At a board meeting on Tuesday, Tata Sons deferred a decision on Chandrasekaran's continuation, signaling potential differences within the holding company of the salt-to-software conglomerate.
It is learnt that Tata Trusts Chairman Noel Tata had set several conditions for Chandrasekaran's reappointment, leading to the postponement. He reportedly raised concerns about losses in certain group companies, including Air India, and highlighted risks associated with heavy capital expenditure in semiconductor and battery ventures. He is also understood to have sought assurances that Tata Sons would not pursue a stock market listing.
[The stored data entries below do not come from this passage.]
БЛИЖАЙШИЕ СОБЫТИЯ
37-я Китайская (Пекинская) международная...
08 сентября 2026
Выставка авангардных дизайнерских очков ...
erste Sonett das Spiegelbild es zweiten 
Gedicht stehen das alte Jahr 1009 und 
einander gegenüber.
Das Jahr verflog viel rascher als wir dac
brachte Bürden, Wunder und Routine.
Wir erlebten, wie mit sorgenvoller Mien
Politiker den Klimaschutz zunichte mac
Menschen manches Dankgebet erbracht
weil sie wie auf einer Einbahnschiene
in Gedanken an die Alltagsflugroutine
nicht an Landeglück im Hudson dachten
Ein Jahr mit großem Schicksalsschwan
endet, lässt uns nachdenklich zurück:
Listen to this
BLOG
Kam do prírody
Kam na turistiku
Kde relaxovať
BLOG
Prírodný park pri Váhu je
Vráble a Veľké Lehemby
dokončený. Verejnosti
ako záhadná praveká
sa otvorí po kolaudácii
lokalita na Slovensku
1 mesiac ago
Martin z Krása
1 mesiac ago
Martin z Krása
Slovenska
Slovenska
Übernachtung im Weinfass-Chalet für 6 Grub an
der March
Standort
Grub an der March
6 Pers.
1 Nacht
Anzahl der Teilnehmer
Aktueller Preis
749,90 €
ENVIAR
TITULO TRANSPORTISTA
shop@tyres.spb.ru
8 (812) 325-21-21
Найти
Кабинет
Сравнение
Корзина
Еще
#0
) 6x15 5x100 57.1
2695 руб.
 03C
"This definitely raises questions about the validity of the unanimous resolution passed by the trustees of Tata Trusts last year, which recommended a third term for Chandrasekaran," a person familiar with the matter said, adding, "Can a nominated director of Tata Trusts go against the unanimous decision of the trustees?"
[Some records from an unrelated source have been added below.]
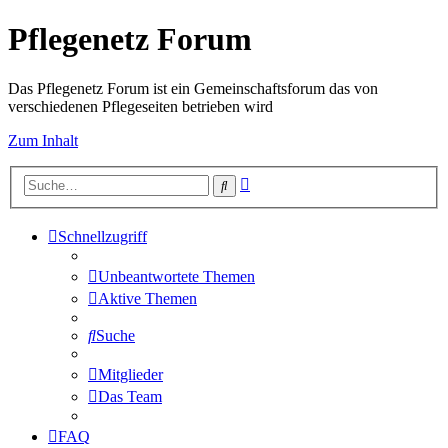
Pflegenetz Forum
Das Pflegenetz Forum ist ein Gemeinschaftsforum das von
verschiedenen Pflegeseiten betrieben wird
Zum Inhalt
Erweiterte
Suche
Suche
Schnellzugriff
Unbeantwortete Themen
Aktive Themen
Suche
Mitglieder
Das Team
FAQ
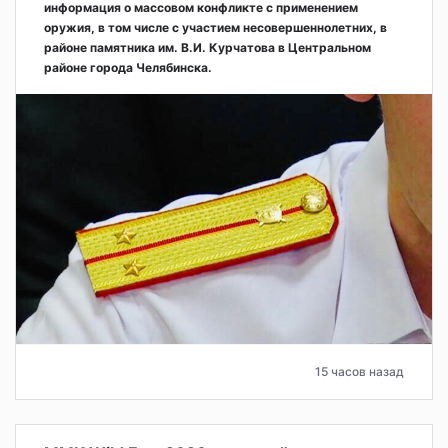
информация о массовом конфликте с применением
оружия, в том числе с участием несовершеннолетних, в
районе памятника им. В.И. Курчатова в Центральном
районе города Челябинска.
15 часов назад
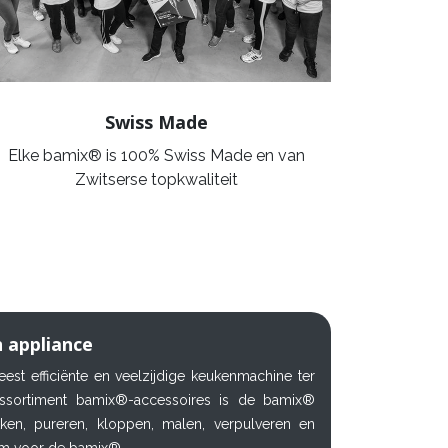
Swiss Made
Elke bamix® is 100% Swiss Made en van
Zwitserse topkwaliteit
n appliance
est efficiënte en veelzijdige keukenmachine ter
assortiment bamix®-accessoires is de bamix®
akken, pureren, kloppen, malen, verpulveren en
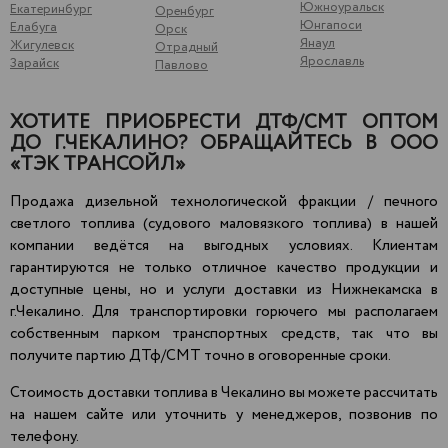
Южноуральск
Екатеринбург
Оренбург
Юнгапоси
Елабуга
Орск
Янаул
Жигулевск
Отрадный
Ярославль
Зарайск
Павлово
ХОТИТЕ ПРИОБРЕСТИ ДТФ/СМТ ОПТОМ
ДО Г.ЧЕКАЛИНО? ОБРАЩАЙТЕСЬ В ООО
«ТЭК ТРАНСОЙЛ»
Продажа дизельной технологической фракции / печного
светлого топлива (судового маловязкого топлива) в нашей
компании ведётся на выгодных условиях. Клиентам
гарантируются не только отличное качество продукции и
доступные цены, но и услуги доставки из Нижнекамска в
г.Чекалино. Для транспортировки горючего мы располагаем
собственным парком транспортных средств, так что вы
получите партию ДТф/СМТ точно в оговоренные сроки.
Стоимость доставки топлива в Чекалино вы можете рассчитать
на нашем сайте или уточнить у менеджеров, позвонив по
телефону.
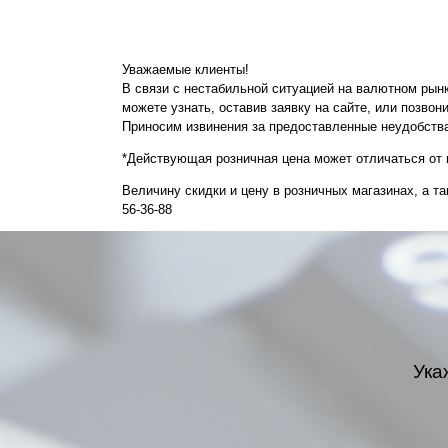
Уважаемые клиенты!
В связи с нестабильной ситуацией на валютном рын
можете узнать, оставив заявку на сайте, или позво
Приносим извинения за предоставленные неудобств
*Действующая розничная цена может отличаться от ц
Величину скидки и цену в розничных магазинах, а 
56-36-88
Ука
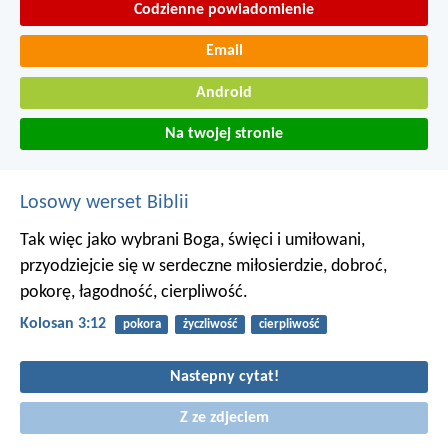
Codzienne powiadomienie
Email
Android
Na twojej stronie
Losowy werset Biblii
Tak więc jako wybrani Boga, święci i umiłowani,
przyodziejcie się w serdeczne miłosierdzie, dobroć,
pokorę, łagodność, cierpliwość.
Kolosan 3:12
pokora
życzliwość
cierpliwość
Nastepny cytat!
Z ze zdjeciem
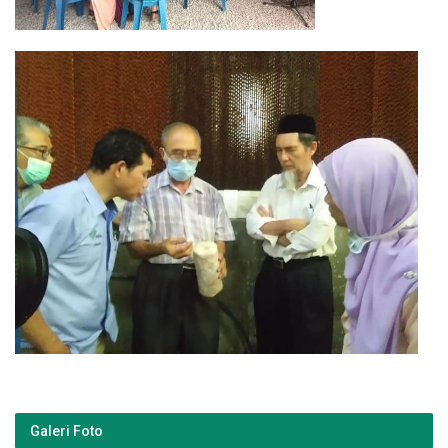
Galeri Foto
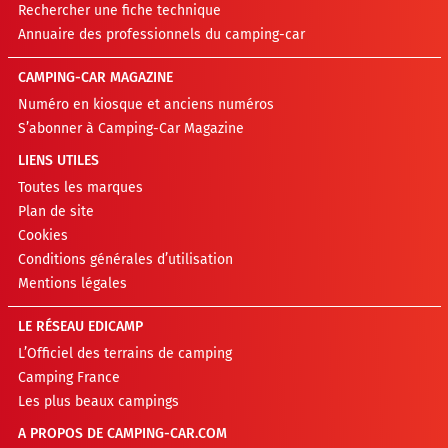
Rechercher une fiche technique
Annuaire des professionnels du camping-car
CAMPING-CAR MAGAZINE
Numéro en kiosque et anciens numéros
S’abonner à Camping-Car Magazine
LIENS UTILES
Toutes les marques
Plan de site
Cookies
Conditions générales d’utilisation
Mentions légales
LE RÉSEAU EDICAMP
L’Officiel des terrains de camping
Camping France
Les plus beaux campings
A PROPOS DE CAMPING-CAR.COM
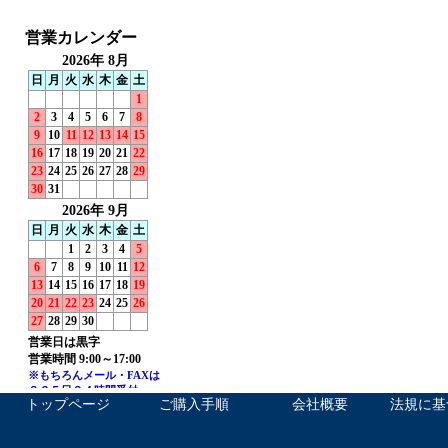
トップページ
ご購入手順
会社概要
法規に基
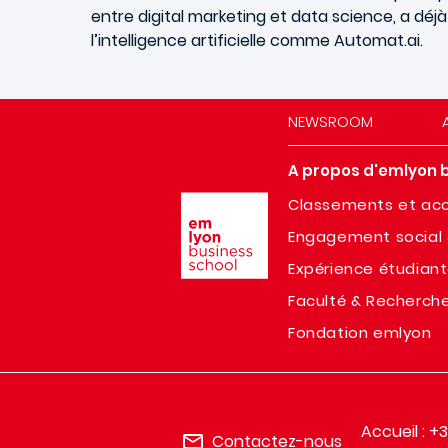
entre digital marketing et data science, a dé
l’intelligence artificielle comme Automat.ai.
NEWSROOM
A propos d'emlyon 
Image
Classements et acc
Engagement social 
Expérience étudian
Faculté & Recherch
Fondation emlyon
Accueil : +
Contactez-nous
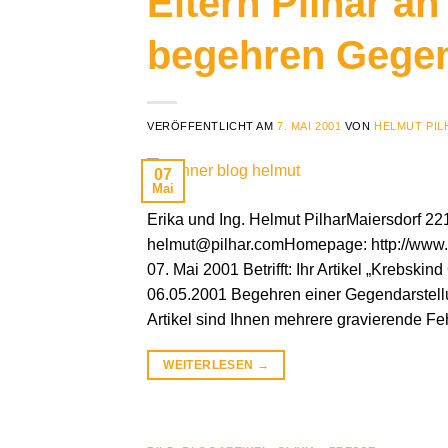
Eltern Pilhar a
begehren Gegen
VERÖFFENTLICHT AM
7. MAI 2001
VON
HELMUT PIL
07
Mai
Erika und Ing. Helmut PilharMaiersdorf 
helmut@pilhar.comHomepage: http://www.
07. Mai 2001 Betrifft: Ihr Artikel „Krebski
06.05.2001 Begehren einer Gegendarstell
Artikel sind Ihnen mehrere gravierende Fe
WEITERLESEN
→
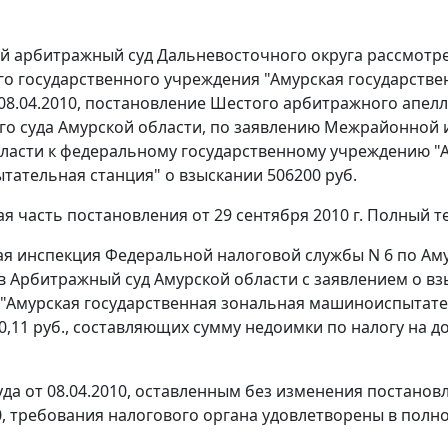
 арбитражный суд Дальневосточного округа рассмотре
о государственного учреждения "Амурская государств
08.04.2010, постановление Шестого арбитражного апелля
о суда Амурской области, по заявлению Межрайонной 
ласти к федеральному государственному учреждению "А
ательная станция" о взыскании 506200 руб.
я часть постановления от 29 сентября 2010 г. Полный те
 инспекция Федеральной налоговой службы N 6 по Амурс
в Арбитражный суд Амурской области с заявлением о вз
"Амурская государственная зональная машиноиспытатель
0,11 руб., составляющих сумму недоимки по налогу на до
да от 08.04.2010, оставленным без изменения постано
10, требования налогового органа удовлетворены в полн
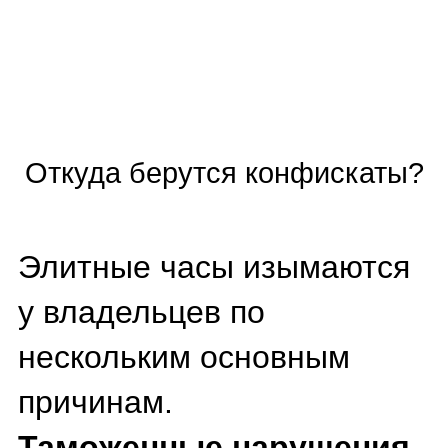
6 млн рублей.
Основанием стало
отсутствие документов,
подтверждающих
законность ввоза и
декларирования на
территории ЕАЭС — ни
грузоотправитель, ни
получатель не
предоставили
необходимых сведений.
В аэропорту Сочи
таможенники задержали
пассажирку из Стамбула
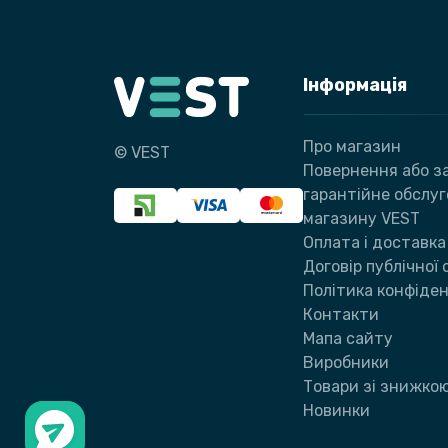
Інформація
Про магазин
© VEST
Повернення або за
гарантійне обслу
магазину VEST
Оплата і доставка
Договір публічної
Політика конфіден
Контакти
Мапа сайту
Виробники
Товари зі знижко
Новинки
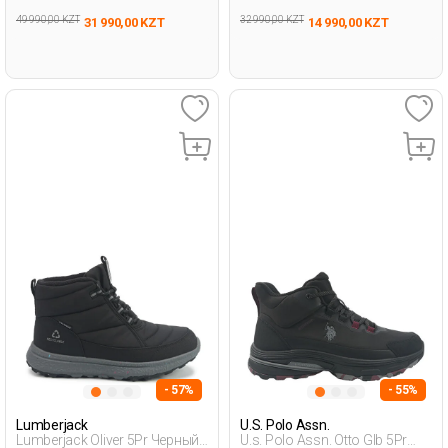
49 990,00 KZT
32 990,00 KZT
31 990,00 KZT
14 990,00 KZT
- 57%
- 55%
Lumberjack
U.S. Polo Assn.
Lumberjack Oliver 5Pr Черный
U.s. Polo Assn. Otto Glb 5Pr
Tata Trusts did not respond to queries on whether the resolution had been revoked or whether a nominee director on the Tata Sons board could unilaterally diverge from the trustees' decision.
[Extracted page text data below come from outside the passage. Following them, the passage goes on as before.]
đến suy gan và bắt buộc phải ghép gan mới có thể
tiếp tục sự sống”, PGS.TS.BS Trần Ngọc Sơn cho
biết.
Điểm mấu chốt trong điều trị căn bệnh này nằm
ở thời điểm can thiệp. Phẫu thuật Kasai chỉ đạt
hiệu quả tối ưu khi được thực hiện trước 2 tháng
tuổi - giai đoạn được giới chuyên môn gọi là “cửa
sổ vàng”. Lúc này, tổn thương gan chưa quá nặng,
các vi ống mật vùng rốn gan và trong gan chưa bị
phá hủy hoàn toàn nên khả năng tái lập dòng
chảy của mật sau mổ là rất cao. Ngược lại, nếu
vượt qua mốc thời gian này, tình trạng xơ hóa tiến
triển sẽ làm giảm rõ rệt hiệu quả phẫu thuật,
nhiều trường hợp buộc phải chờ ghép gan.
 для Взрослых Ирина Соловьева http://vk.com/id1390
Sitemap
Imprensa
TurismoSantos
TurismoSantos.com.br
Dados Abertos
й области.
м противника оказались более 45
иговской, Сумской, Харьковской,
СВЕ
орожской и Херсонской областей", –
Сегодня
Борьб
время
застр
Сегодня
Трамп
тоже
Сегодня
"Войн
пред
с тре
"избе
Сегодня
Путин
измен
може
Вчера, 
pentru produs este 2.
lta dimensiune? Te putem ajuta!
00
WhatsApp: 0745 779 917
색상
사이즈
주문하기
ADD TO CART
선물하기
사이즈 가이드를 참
However, a source with direct knowledge of the matter said the resolution "clearly stands" and was taken unanimously after due deliberation.
"What Noel Tata did was within his capacity as a director of Tata Sons and was not necessarily against the resolution of the trustees. The resolution will be implemented in due course," the source said.
Tata Trusts collectively hold a majority 66 per cent stake in Tata Sons, which controls the over USD 180 billion Tata Group with interests spanning automobiles, steel, software, aviation and emerging sectors such as semiconductors.
Last year, infighting in Tata Trusts had reached the government with the top brass of the Tata group, including Noel Tata and Tata Sons Chairman N Chandrasekaran, meeting Union Home Minister Amit Shah and Finance Minister Nirmala Sitharaman.
Subsequently, the government told the trusts to resolve the issue amicably and not let their differences spill in the public, considering the significance of the Tata Group on India's economy.
In January, a proposed board meeting of the Sir Ratan Tata Trust (SRTT), which was supposed to take up the appointment of Neville Tata, son of Tata Trusts Chairman Noel Tata, as a trustee, was cancelled, reportedly due to lack of quorum.
The cancellation of the meeting came over two months after the failure of the first attempt to induct Neville Tata on the board of SRTT, which holds 23.6 per cent in Tata Sons, the promoter holding firm of the over USD 180 billion Tata Group.
Last year in November, Neville Tata and former group company leader Bhaskar Bhat were appointed to the Sri Dorabji Tata Trust (SDTT), which owns 28 per cent in Tata Sons. However, they couldn't be appointed to the Sir Ratan Tata Trust (SRTT), which holds 23.6 per cent in Tata Sons. Other Tata-affiliated trusts own 13.8 per cent in Tata Sons.